Je länger der Betrieb über Generationen hinweg in der Familienfolge bleibt und das Leben aller Mitglieder dominiert, desto größer ist Gefahr des Überdrusses in einer der Folgegeneration. Die Konzentration ausschließlich auf die Firma, wird von den Jüngeren nicht mehr mitgetragen. Individualität, Kreativität, Verwirklichung, Freizeit, Familiensinn, freundschaftliche Personalführung, Nachhaltigkeit oder Gedanken an die Umwelt werden wichtig. Dieser Sinneswandel wird leichter im Alltag gelebt, je mehr die Familienmitglieder finanziell abgesichert sind.
Der Spruch, den jungen Leuten gehe es zu gut, beschreibt die Auffassung der älteren Generation, dass die Jugend zu viel freie Zeit und wenig Pflichtbewusstsein hätte. Dabei verlieren sie sich in unpraktische Ideen. Diese Ansichten seien ungeeignet für ein Fortbestehen des Familienunternehmens oder nur etwas für Großkonzerne.
Ohne Rückhalt ist es für den Nachwuchs schwer, alte, bisher mehr oder weniger erfolgreiche Pfade zu verlassen und Neues einzuführen. Sie sind verunsichert und wollen am Untergang des Betriebes nicht schuld sein. Sie treten die Nachfolge nicht an.
Der Seniorchef oder die Seniorchefin fühlen sich oftmals nicht in der Lage, einen externe*n Nachfolger*in zu suchen oder finden. Wenn das Familienunternehmen nicht rechtzeitig so aufgestellt wird, dass es verkauft werden kann, wird es mit der Senior-Generation begraben.
Bismarcks Zitat – richtig oder falsch?
Trifft diese Aussage Otto von Bismarcks nun generell zu oder bewahrheiten sich die Zeilen, solange die Verschiedenheit der Persönlichkeitstypen und die systemischen Zusammenhänge über Generationen hinweg nicht berücksichtigt werden?
Ich schließe mit folgenden Fragen, die zum Nachdenken anregen sollen:
- Werden im Familienunternehmen Prioritäten falsch gesetzt, z.B. Festklammern an die Firmenstruktur oder an die Führungsrolle einzelner?
- Wird der Nachwuchs nicht ausreichend ernst genommen, stattdessen angehalten, sich hinten an zu stellen?
- Wird zu wenig Augenmerk daraufgelegt, Nachkommen ausprobieren zu lassen, auch in Bezug auf Führung und Verantwortung?
- Werden Beziehungs- und Kommunikationsebene auf Augenhöhe vernachlässigt?
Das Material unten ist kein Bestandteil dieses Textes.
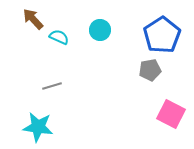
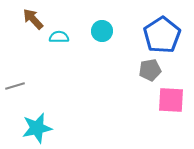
cyan circle: moved 2 px right, 1 px down
cyan semicircle: rotated 24 degrees counterclockwise
gray line: moved 37 px left
pink square: moved 14 px up; rotated 24 degrees counterclockwise
cyan star: moved 1 px left, 1 px down; rotated 20 degrees counterclockwise
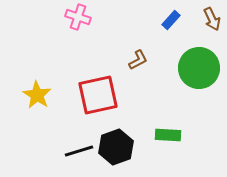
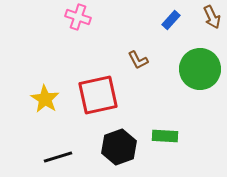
brown arrow: moved 2 px up
brown L-shape: rotated 90 degrees clockwise
green circle: moved 1 px right, 1 px down
yellow star: moved 8 px right, 4 px down
green rectangle: moved 3 px left, 1 px down
black hexagon: moved 3 px right
black line: moved 21 px left, 6 px down
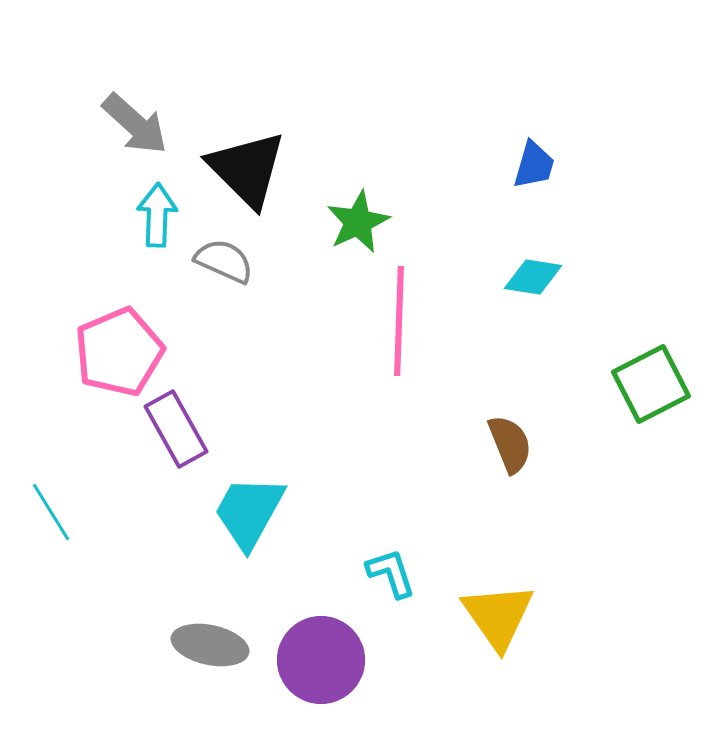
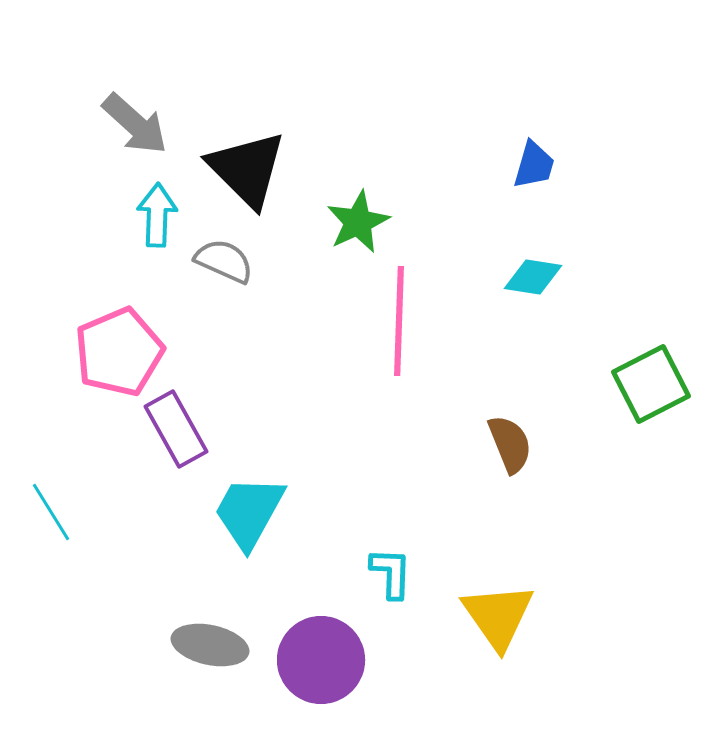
cyan L-shape: rotated 20 degrees clockwise
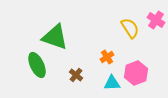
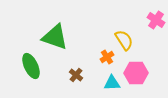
yellow semicircle: moved 6 px left, 12 px down
green ellipse: moved 6 px left, 1 px down
pink hexagon: rotated 20 degrees clockwise
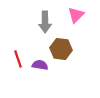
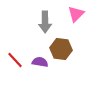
pink triangle: moved 1 px up
red line: moved 3 px left, 1 px down; rotated 24 degrees counterclockwise
purple semicircle: moved 3 px up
- Werden Regeln von einer oder zwei Personen bestimmt?
- Werden Persönlichkeit und Potentiale jedes Einzelnen zu wenig berücksichtigt?
- Wird an traditionellen Rollenbildern zu stark festgehalten? Wird zu spät der Nachfolgeprozess eingeleitet?
- Wäre es sinnvoller, eine Betriebsumgestaltung nach Ansichten des Nachwuchses, vorzunehmen, solange die ältere Generation noch mitwirkt und ausreichend finanzieller Puffer vorhanden ist?